Restructuring aging utility grids that were primarily built to distribute energy from centralized coal power plants into systems that can cope with increasing renewable energy generation and electric vehicle adoption is a major challenge that industry and policy are beginning to take steps to tackle, according to the report and Hitachi Energy. The investment from Hitachi Energy involves a new factory in Finland, which the company said should reduce lengthy wait times (currently over two years in the US) for transformers, which are essential in stepping down the high voltage long-distance transmission lines to useable voltages for end customers.
However, some locations and situations will likely always exist beyond the reach of the grid and thus mains electricity. Temporary locations such as construction sites, festivals, or the most rural industrial locations may never be economically or technically viable for expensive grid upgrades. Instead, they will have to resort to distributed generation for power, Hitachi said. The incumbent technology is diesel generators, which are increasingly viewed as polluting and may soon be banned from inner city construction sites due to air and noise pollution regulations. Additionally, charging ‘green’ electric construction vehicles from a carbon-intensive diesel generator does not make environmental sense. IDTechEx researched several proposed options for green on-site power generation, and one technology stands out as a likely candidate for construction and temporary power generation: the hydrogen fuel cell generator, the company said.
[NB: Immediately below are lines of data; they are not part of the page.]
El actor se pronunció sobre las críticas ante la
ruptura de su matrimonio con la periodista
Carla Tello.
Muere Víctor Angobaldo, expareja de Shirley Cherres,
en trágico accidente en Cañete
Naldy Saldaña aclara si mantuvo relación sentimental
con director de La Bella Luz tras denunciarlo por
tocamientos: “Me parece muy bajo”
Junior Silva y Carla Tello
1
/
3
Repurposing the fuel cell for distributed generation
Fuel cell technology is not new, and its use was pioneered in early space programs. There has been consistent interest in FCEVs (fuel cell electric vehicles) as a faster refueling and greater range alternative to BEVs (battery electric vehicles). However, sales figures suggest that BEVs are significantly outperforming FCEVs, and IDTechEx said it expects fully battery electric to emerge as the dominant net-zero drivetrain. However, the company said there is growing momentum in the fuel cell generator space, which repurposes fuel cell generator technology and utilizes this to generate electricity from hydrogen. Fuel cell generators take in H2, combine it with oxygen from the air, and produce electricity and water with no carbon emissions and much-reduced noise compared with a diesel generator.
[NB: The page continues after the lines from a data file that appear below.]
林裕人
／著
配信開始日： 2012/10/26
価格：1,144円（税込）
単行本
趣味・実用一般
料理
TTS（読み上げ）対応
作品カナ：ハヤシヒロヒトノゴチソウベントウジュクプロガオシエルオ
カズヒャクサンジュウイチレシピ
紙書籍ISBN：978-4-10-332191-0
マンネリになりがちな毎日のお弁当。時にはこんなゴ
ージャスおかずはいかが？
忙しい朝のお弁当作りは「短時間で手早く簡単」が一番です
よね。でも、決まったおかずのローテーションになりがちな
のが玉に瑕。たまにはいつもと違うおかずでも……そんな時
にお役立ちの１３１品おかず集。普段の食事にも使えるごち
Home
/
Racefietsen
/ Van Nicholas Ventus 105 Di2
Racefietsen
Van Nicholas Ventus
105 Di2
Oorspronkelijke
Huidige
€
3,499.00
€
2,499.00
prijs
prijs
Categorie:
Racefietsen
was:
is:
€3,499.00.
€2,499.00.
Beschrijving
Compared with solar/wind integrated systems, which require an on-site battery, fuel cell generators can use stored energy in the form of on-site compressed hydrogen. Large power outputs can be generated by scaling up the fuel cell stack, which can then charge increasingly large electric construction vehicles or a large number of conventional vehicles. These generators offer the promise of clean, non-intermittent, and scalable power. According to IDTechEx research, it has observed these being used in electric construction sites, festivals, remote multi-day electric vehicle races, and even public highway fast charging. Hitachi Energy said it is one of the latest companies to invest in hydrogen fuel cell generators, an industry that IDTechEx predicts will generate over US$14 billion by 2034.
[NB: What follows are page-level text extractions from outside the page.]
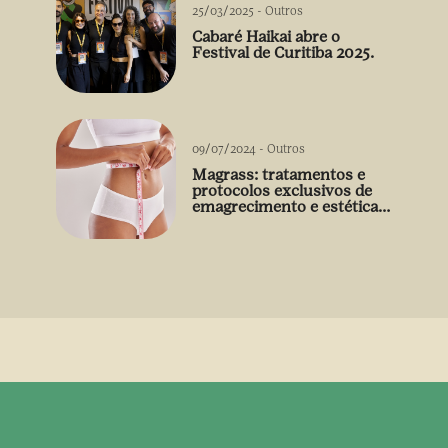
25/03/2025
-
Outros
Cabaré Haikai abre o
Festival de Curitiba 2025.
09/07/2024
-
Outros
Magrass: tratamentos e
protocolos exclusivos de
emagrecimento e estética
sem uso de medicamento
The challenge is affordable and green hydrogen
The promise of carbon-free on-site electricity is attractive; however, the entire supply chain must be considered for an accurate assessment of emissions and for hydrogen, which involves the method or ‘color’ of H2.
If grey or black hydrogen is utilized, hydrogen generators simply displace the emissions from the point of use to the source of hydrogen production and represent no serious overall reductions in emissions, Mika Takahashi, technology analyst at IDTechEx, said. If, on the other hand, green, renewable hydrogen is used, then the overall emissions are drastically reduced. The question then is – will operators use green or grey hydrogen? This depends on the cost and availability, according to Takahashi. Currently, green hydrogen is significantly more expensive, in part due to the overall energy inefficiency inherent in its production (around 3kWh input renewable energy creates 1kWh equivalent of H2). As the end users are often commercial operators, OPEX considerations are likely to take priority, and if the price of green hydrogen remains too high, then it seems unlikely they will pay a significant premium.
Takahashi said availability is another challenge, as current green H2 production remains small and regionally focused. According to IDTechEx research, certain hydrogen fuel cell generator companies have had to make their own green hydrogen to supply their customers, as no one else can produce the quantities required. IDTechEx said its report assesses these challenges quantitatively and provides market intelligence about the growing market for fuel cell generators, as well as the context of utility grid challenges. The company said its report also explores quantities of green hydrogen required to fuel the electric construction industry, which it pinpoints as one of the key applications of fuel cell generators. Forecasts are broken down by generator size and region, resulting in a high level of granularity informing readers on this market.